Ces histoires finissent par provoquer un certain malaise chez le spectateur. Il comprend qu‘il se passe quelque chose. La monstration de l‘oeuvre l‘invite à y prendre part, mais il lui manque la clé pour y entrer. Il est donc relégué dans la position du voyeur, témoin des réjouissances ou des drames offerts à ses yeux, sans qu‘il sache exactement ce dont il s‘agit, ni quelles en sont les conséquences, graves ou anodines. Il en est réduit au rôle, quelque peu inconfortable, de l‘invité à une fête, qui ne connaît aucun des autres invités et reste dans son coin à observer, tel un ornithologue devant ses chers oiseaux, le comportement de ses congénères de l‘espèce humaine. Pour autant, son regard sur la société humaine n‘est ni amer ni critique. Il s‘agit tout simplement de la mise en scène — en page — du théâtre de la vie. On pense immanquablement à la tirade de Jacques dans le As you like it de Shakespeare : All the world‘s a stage,And all the men and women merely players.They have their exits and their entrances,And one man in his time plays many parts,His acts being seven ages.

Le dessin de Soeren Neuperti fait penser à celui de Käthe Kollwitz, une artiste dont le travail est malheureusement trop peu connu en France et qui représenta, sans complaisance, dans un réalisme cru et expressif, la misère du petit peuple allemand dans la période noire de l‘entre-deux-guerres.
Mais, par choix, Neuperti n‘est pas seulement peintre ou dessinateur. Il est aussi — et avant tout — philosophe. Il le revendique haut et fort. Son art exprime donc plus que de la compassion et va bien au-delà du simple militantisme.
Ses dessins matérialisent des réflexions métaphysiques — plus précisément ontologiques — sur l‘être en tant qu‘être, indépendamment de ses déterminations particulières. Il suffit, pour s‘en convaincre, de considérer quelques titres : Bin ich der, der gewesen sein wird ? Werde ich die sein, die war ? War ich die, die sein wird ? (Suis-je celui qui aura été ? Serai-je celui qui fut ? Étais-je celui qui sera ?) On le voit, Héraclite n‘est pas loin. Descartes non plus. Le premier dans le questionnement, le second dans la réponse suggérée...
Neuperti ne s‘en tient pas à ces seules considérations. Il exprime aussi, dans des images au caractère incisif et subversif, des critiques corrosives, sans appel, de notre société. Il met en scène ce qui tend à réifier l‘Homme.

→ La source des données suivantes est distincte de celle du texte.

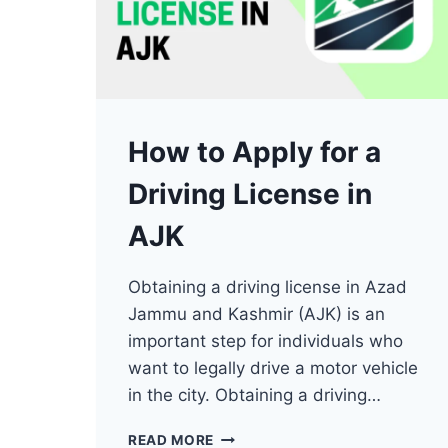
How to Apply for a
Driving License in
AJK
Obtaining a driving license in Azad
Jammu and Kashmir (AJK) is an
important step for individuals who
want to legally drive a motor vehicle
in the city. Obtaining a driving…
HOW
READ MORE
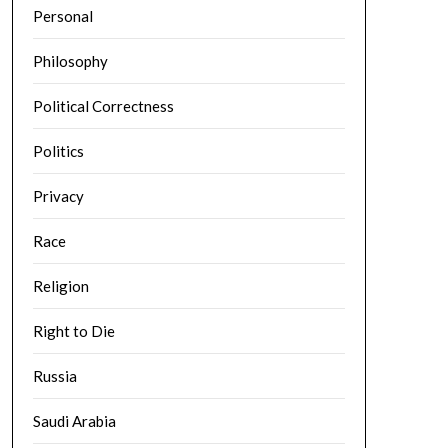
Personal
Philosophy
Political Correctness
Politics
Privacy
Race
Religion
Right to Die
Russia
Saudi Arabia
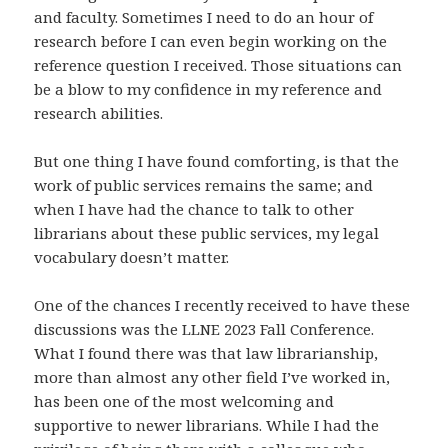
and faculty. Sometimes I need to do an hour of
research before I can even begin working on the
reference question I received. Those situations can
be a blow to my confidence in my reference and
research abilities.
But one thing I have found comforting, is that the
work of public services remains the same; and
when I have had the chance to talk to other
librarians about these public services, my legal
vocabulary doesn’t matter.
One of the chances I recently received to have these
discussions was the LLNE 2023 Fall Conference.
What I found there was that law librarianship,
more than almost any other field I’ve worked in,
has been one of the most welcoming and
supportive to newer librarians. While I had the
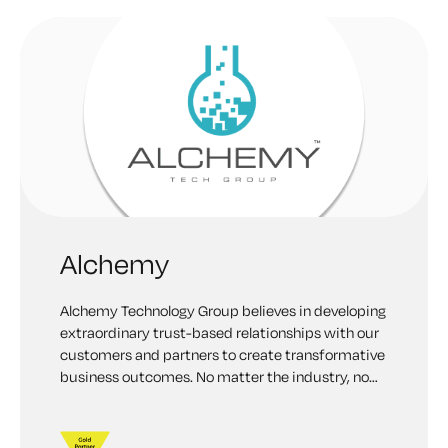
Alchemy
Alchemy Technology Group believes in developing
extraordinary trust-based relationships with our
customers and partners to create transformative
business outcomes. No matter the industry, no
matter the need, our collaborative approach
allows us to deliver the customer-centric
solutions that deliver award-winning results.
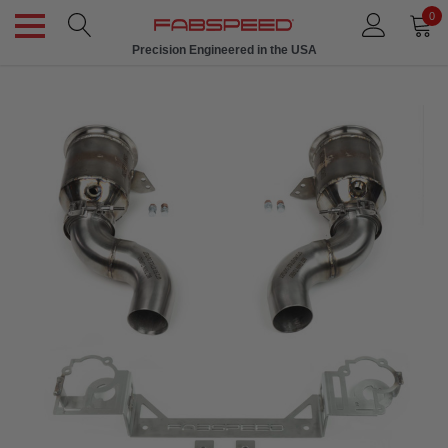
0
Precision Engineered in the USA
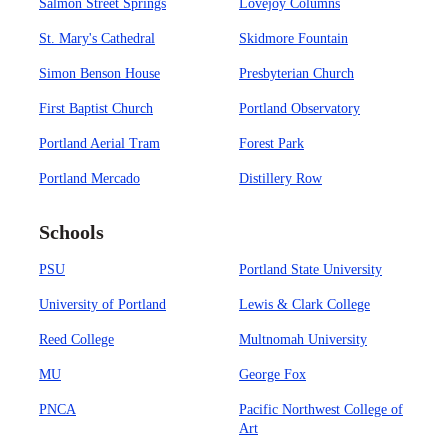
Salmon Street Springs
Lovejoy Columns
St. Mary's Cathedral
Skidmore Fountain
Simon Benson House
Presbyterian Church
First Baptist Church
Portland Observatory
Portland Aerial Tram
Forest Park
Portland Mercado
Distillery Row
Schools
PSU
Portland State University
University of Portland
Lewis & Clark College
Reed College
Multnomah University
MU
George Fox
PNCA
Pacific Northwest College of
Art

Par exemple, dans Strich-Code (Code à barres), une foule de personnages se transforme en une série de traits formant un code du type de ceux qui figurent sur les produits commercialisés dans les grandes surfaces. Wer programmiert den Programmierer ? (Qui programme le programmeur ?) et Digitale Welt (Monde digital) relèvent d‘un cauchemar dans lequel l‘humanité se déshumanise au profit de la machine...

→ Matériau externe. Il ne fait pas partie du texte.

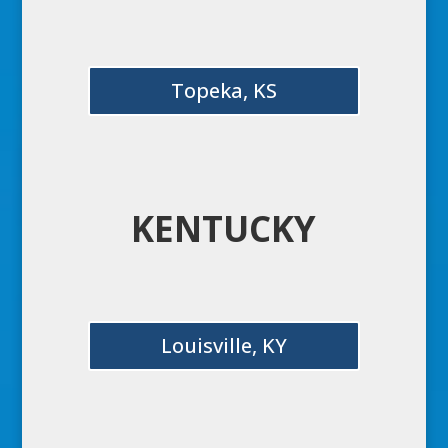
Topeka, KS
KENTUCKY
Louisville, KY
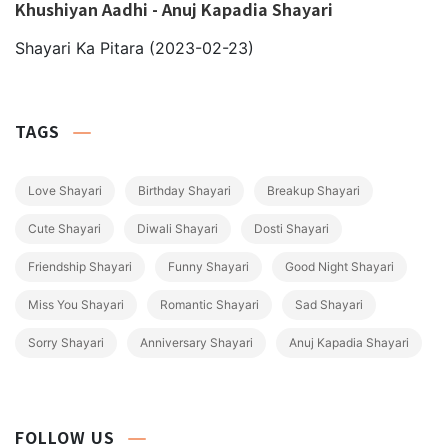
Khushiyan Aadhi - Anuj Kapadia Shayari
Shayari Ka Pitara
(2023-02-23)
TAGS
Love Shayari
Birthday Shayari
Breakup Shayari
Cute Shayari
Diwali Shayari
Dosti Shayari
Friendship Shayari
Funny Shayari
Good Night Shayari
Miss You Shayari
Romantic Shayari
Sad Shayari
Sorry Shayari
Anniversary Shayari
Anuj Kapadia Shayari
FOLLOW US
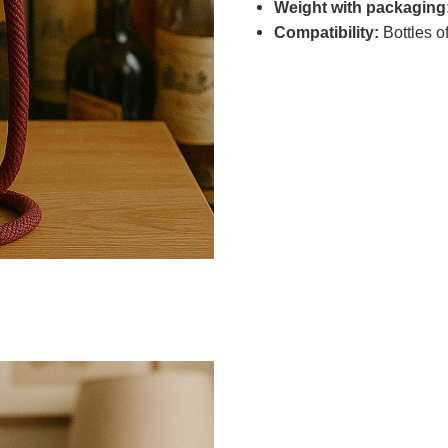
Weight with packaging
Compatibility:
Bottles of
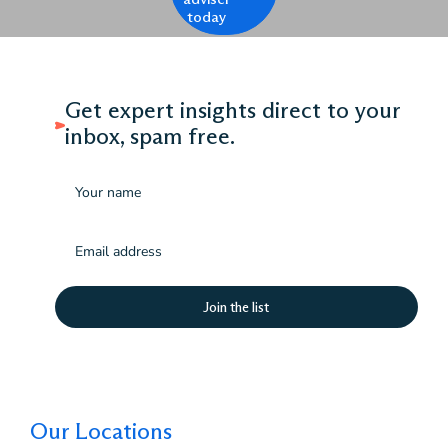
today
Get expert insights direct to your
inbox, spam free.
Name
Email
(Required)
Our Locations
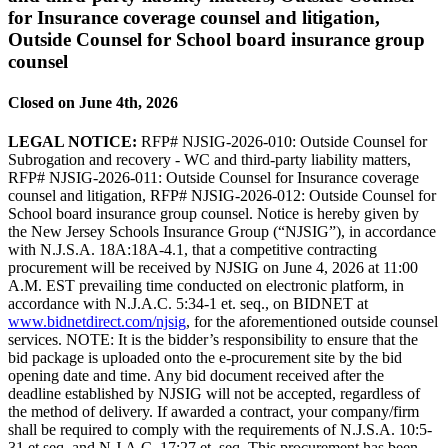
for Insurance coverage counsel and litigation,
Outside Counsel for School board insurance group
counsel
Closed on June 4th, 2026
LEGAL NOTICE:
RFP# NJSIG-2026-010: Outside Counsel for
Subrogation and recovery - WC and third-party liability matters,
RFP# NJSIG-2026-011: Outside Counsel for Insurance coverage
counsel and litigation, RFP# NJSIG-2026-012: Outside Counsel for
School board insurance group counsel. Notice is hereby given by
the New Jersey Schools Insurance Group (“NJSIG”), in accordance
with N.J.S.A. 18A:18A-4.1, that a competitive contracting
procurement will be received by NJSIG on June 4, 2026 at 11:00
A.M. EST prevailing time conducted on electronic platform, in
accordance with N.J.A.C. 5:34-1 et. seq., on BIDNET at
www.bidnetdirect.com/njsig
, for the aforementioned outside counsel
services. NOTE: It is the bidder’s responsibility to ensure that the
bid package is uploaded onto the e-procurement site by the bid
opening date and time. Any bid document received after the
deadline established by NJSIG will not be accepted, regardless of
the method of delivery. If awarded a contract, your company/firm
shall be required to comply with the requirements of N.J.S.A. 10:5-
31 et seq. and N.J.A.C. 17:27 et. seq. This procurement has been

Il y a aussi, chez Neuperti, des images plus politiques, stigmatisant, par exemple, la lâcheté et l‘irresponsabilité des va-t-en-guerre de tous poils. Un dessin évoquant l‘Administration Bush laisse deviner la silhouette d‘un Afghan enturbanné...

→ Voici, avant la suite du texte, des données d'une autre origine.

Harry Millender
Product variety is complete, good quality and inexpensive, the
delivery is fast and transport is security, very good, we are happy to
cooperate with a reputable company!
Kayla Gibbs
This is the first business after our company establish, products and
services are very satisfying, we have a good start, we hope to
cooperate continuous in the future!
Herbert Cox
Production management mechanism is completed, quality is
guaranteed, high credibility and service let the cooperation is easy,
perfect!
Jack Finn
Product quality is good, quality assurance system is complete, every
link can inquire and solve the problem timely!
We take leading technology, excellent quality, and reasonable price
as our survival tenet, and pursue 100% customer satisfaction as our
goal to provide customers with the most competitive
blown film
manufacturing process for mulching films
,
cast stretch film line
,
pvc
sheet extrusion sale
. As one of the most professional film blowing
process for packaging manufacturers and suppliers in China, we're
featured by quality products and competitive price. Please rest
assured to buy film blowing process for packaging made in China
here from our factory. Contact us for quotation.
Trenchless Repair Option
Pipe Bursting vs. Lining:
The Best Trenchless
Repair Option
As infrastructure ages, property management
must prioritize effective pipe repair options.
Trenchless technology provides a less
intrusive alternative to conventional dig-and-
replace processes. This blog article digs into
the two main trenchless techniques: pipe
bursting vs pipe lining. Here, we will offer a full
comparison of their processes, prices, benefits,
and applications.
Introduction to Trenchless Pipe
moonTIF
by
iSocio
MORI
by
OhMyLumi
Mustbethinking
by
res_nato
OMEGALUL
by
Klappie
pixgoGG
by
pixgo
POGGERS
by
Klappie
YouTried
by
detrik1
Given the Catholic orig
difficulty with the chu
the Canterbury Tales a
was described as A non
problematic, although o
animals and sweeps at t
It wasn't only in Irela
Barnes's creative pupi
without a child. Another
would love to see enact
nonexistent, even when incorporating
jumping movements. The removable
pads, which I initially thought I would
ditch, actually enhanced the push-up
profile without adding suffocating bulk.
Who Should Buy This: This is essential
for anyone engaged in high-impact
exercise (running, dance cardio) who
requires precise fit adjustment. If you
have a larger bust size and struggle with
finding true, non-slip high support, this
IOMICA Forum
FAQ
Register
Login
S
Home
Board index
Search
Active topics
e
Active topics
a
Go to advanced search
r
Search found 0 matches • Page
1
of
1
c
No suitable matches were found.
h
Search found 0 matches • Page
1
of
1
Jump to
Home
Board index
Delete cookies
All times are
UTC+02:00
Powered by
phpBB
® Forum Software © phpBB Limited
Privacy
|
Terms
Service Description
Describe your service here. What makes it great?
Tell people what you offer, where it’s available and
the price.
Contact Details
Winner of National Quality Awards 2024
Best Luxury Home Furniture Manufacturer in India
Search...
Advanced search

Et puis, çà et là, comme perçant sous cette couche dense de sens et de critique, surgissent de grands traits d‘ironie, comme des éclats de rire au milieu du désastre. Il ne faut pas s‘y tromper, cette attitude n‘est qu‘un écho de ce qu‘exprimait le grand philosophe danois dont Neuperti porte le prénom. Søren Kierkegaard disait en effet : "Dès ma petite enfance, une des flèches de la douleur s‘est fichée dans mon coeur. Aussi longtemps qu‘elle y demeure, je suis ironique ; si on l‘en arrache, je meurs."